▶ [How to complete this task] Word for word, copy out the entries below, but not the pictures in them.

Saved entries:

========================================================================

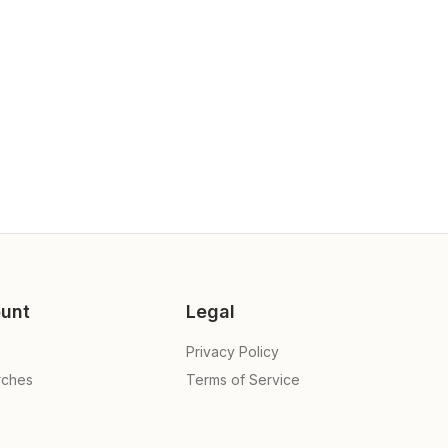
unt
Legal
Privacy Policy
rches
Terms of Service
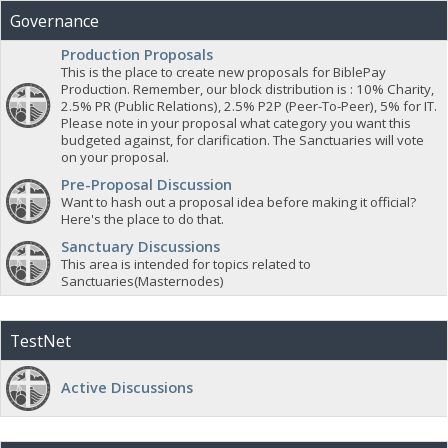
Governance
Production Proposals
This is the place to create new proposals for BiblePay
Production. Remember, our block distribution is : 10% Charity,
2.5% PR (Public Relations), 2.5% P2P (Peer-To-Peer), 5% for IT.
Please note in your proposal what category you want this
budgeted against, for clarification. The Sanctuaries will vote
on your proposal.
Pre-Proposal Discussion
Want to hash out a proposal idea before making it official?
Here's the place to do that.
Sanctuary Discussions
This area is intended for topics related to
Sanctuaries(Masternodes)
TestNet
Active Discussions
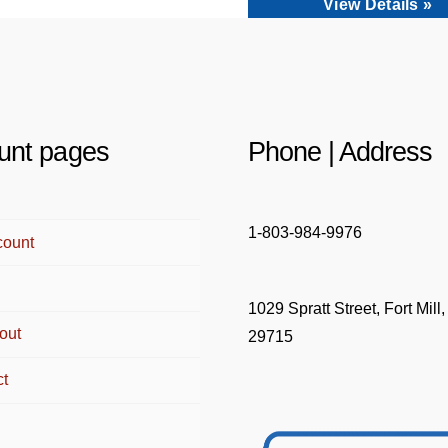
View Details »
unt pages
Phone | Address
1-803-984-9976
count
1029 Spratt Street, Fort Mill
out
29715
ct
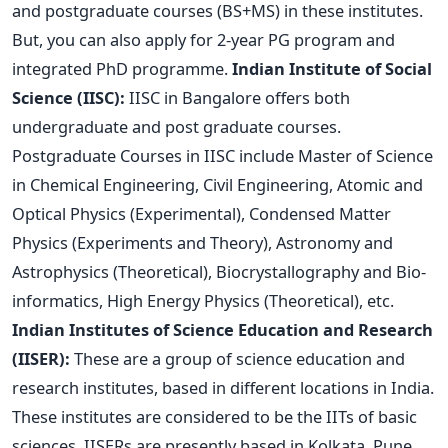
and postgraduate courses (BS+MS) in these institutes.
But, you can also apply for 2-year PG program and
integrated PhD programme.
Indian Institute of Social
Science (IISC):
IISC in Bangalore offers both
undergraduate and post graduate courses.
Postgraduate Courses in IISC include Master of Science
in Chemical Engineering, Civil Engineering, Atomic and
Optical Physics (Experimental), Condensed Matter
Physics (Experiments and Theory), Astronomy and
Astrophysics (Theoretical), Biocrystallography and Bio-
informatics, High Energy Physics (Theoretical), etc.
Indian Institutes of Science Education and Research
(IISER):
These are a group of science education and
research institutes, based in different locations in India.
These institutes are considered to be the IITs of basic
sciences. IISERs are presently based in Kolkata, Pune,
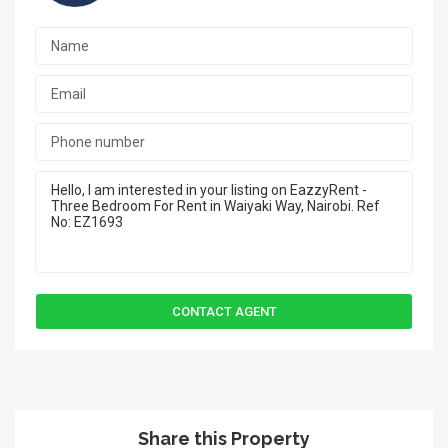
Share this Property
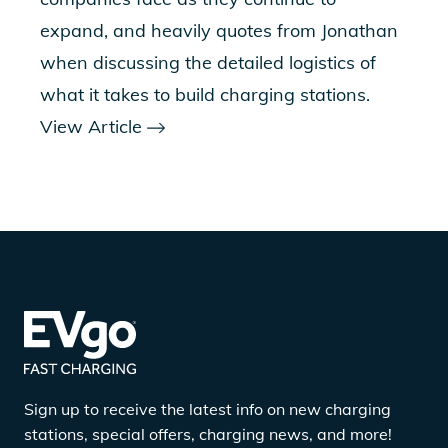
expand, and heavily quotes from Jonathan
when discussing the detailed logistics of
what it takes to build charging stations.
View Article
Sign up to receive the latest info on new charging
stations, special offers, charging news, and more!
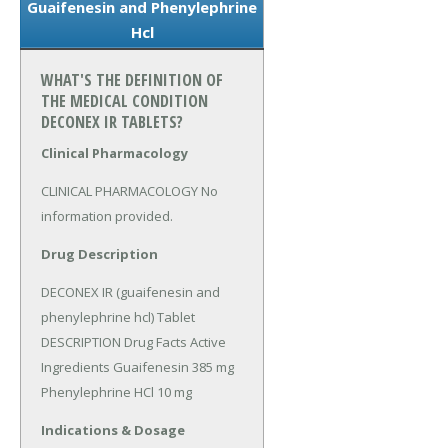
Guaifenesin and Phenylephrine
Hcl
WHAT'S THE DEFINITION OF
THE MEDICAL CONDITION
DECONEX IR TABLETS?
Clinical Pharmacology
CLINICAL PHARMACOLOGY No 
information provided.
Drug Description
DECONEX IR (guaifenesin and 
phenylephrine hcl) Tablet 
DESCRIPTION Drug Facts Active 
Ingredients Guaifenesin 385 mg 
Phenylephrine HCl 10 mg
Indications & Dosage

========================================================================

▶ [Finished exercise]
unt
Legal
Privacy Policy
rches
Terms of Service
Governance
Production Proposals
This is the place to create new proposals for BiblePay
Production. Remember, our block distribution is : 10% Charity,
2.5% PR (Public Relations), 2.5% P2P (Peer-To-Peer), 5% for IT.
Please note in your proposal what category you want this
budgeted against, for clarification. The Sanctuaries will vote
on your proposal.
Pre-Proposal Discussion
Want to hash out a proposal idea before making it official?
Here's the place to do that.
Sanctuary Discussions
This area is intended for topics related to
Sanctuaries(Masternodes)
TestNet
Active Discussions
View Details »
unt pages
Phone | Address
1-803-984-9976
count
1029 Spratt Street, Fort Mill
out
29715
ct
and postgraduate courses (BS+MS) in these institutes.
But, you can also apply for 2-year PG program and
integrated PhD programme.
Indian Institute of Social
Science (IISC):
IISC in Bangalore offers both
undergraduate and post graduate courses.
Postgraduate Courses in IISC include Master of Science
in Chemical Engineering, Civil Engineering, Atomic and
Optical Physics (Experimental), Condensed Matter
Physics (Experiments and Theory), Astronomy and
Astrophysics (Theoretical), Biocrystallography and Bio-
informatics, High Energy Physics (Theoretical), etc.
Indian Institutes of Science Education and Research
(IISER):
These are a group of science education and
research institutes, based in different locations in India.
These institutes are considered to be the IITs of basic
sciences. IISERs are presently based in Kolkata, Pune,
Share this Property
expand, and heavily quotes from Jonathan
when discussing the detailed logistics of
what it takes to build charging stations.
View Article
Sign up to receive the latest info on new charging
stations, special offers, charging news, and more!
Guaifenesin and Phenylephrine
Hcl
WHAT'S THE DEFINITION OF
THE MEDICAL CONDITION
DECONEX IR TABLETS?
Clinical Pharmacology
CLINICAL PHARMACOLOGY No 
information provided.
Drug Description
DECONEX IR (guaifenesin and 
phenylephrine hcl) Tablet 
DESCRIPTION Drug Facts Active 
Ingredients Guaifenesin 385 mg 
Phenylephrine HCl 10 mg
Indications & Dosage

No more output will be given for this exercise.